2 O OBJETO DE ESTUDO

2.1 A COLETA SELETIVA

2.1.1 Panorama da Coleta Seletiva no Brasil

A primeira experiência brasileira de coleta seletiva induzida (infelizmente não registrada) ocorreu em São Paulo, na década de 1960. Em 1978, tentativa semelhante aconteceu em Porto Alegre (RS) e em 1985, nos municípios de Niterói (RJ) e Pindamonhangaba (SP) (BRASIL, 1985). Para Demajorovic (1996), houve grandes mudanças na coleta seletiva nas últimas décadas: inicialmente, a prioridade era a disposição final dos resíduos gerados na cadeia produtiva, o que foi sendo alterado a partir de 1975, quando os países da Organização para Cooperação e Desenvolvimento Econômico (OCDE) começaram a propor a redução na quantidade, a incineração e o aterramento. Os resultados surgiram nos anos 1980, quando o mercado de reciclagem cresceu bastante, gerando empregos e retornos econômicos e financeiros. Ultimamente, o foco é o incentivo à reutilização, ao uso de tecnologias limpas e o desestímulo à geração de resíduos, com o planejamento feito desde o início da cadeia produtiva (DEMAJOROVIC, 1996).
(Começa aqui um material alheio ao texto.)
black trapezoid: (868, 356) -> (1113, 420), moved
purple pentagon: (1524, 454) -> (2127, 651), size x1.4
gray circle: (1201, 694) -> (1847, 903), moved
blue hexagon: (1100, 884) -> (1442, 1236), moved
Desde os anos 1990, com o aumento do consumo das famílias, a questão dos resíduos sólidos tem ganhado notoriedade no Brasil: o Ministério do Meio Ambiente (MMA) mostrou que o lixo já era visto como um problema ambiental por 28% dos brasileiros em 2012, número que era de apenas 4% em 1992; para 47% dos entrevistados, o lixo representa o principal problema ambiental urbano (BRASIL, 2012). Em virtude disso, diversos grupos começaram a observar a coleta seletiva com maior atenção: as autoridades perceberam-na como parte integrante da sustentabilidade urbana; o mercado interessou-se pelas possibilidades de negócios e; um grande contingente populacional integrou o setor de reciclagem, estimulado pela oportunidade de trabalho e renda.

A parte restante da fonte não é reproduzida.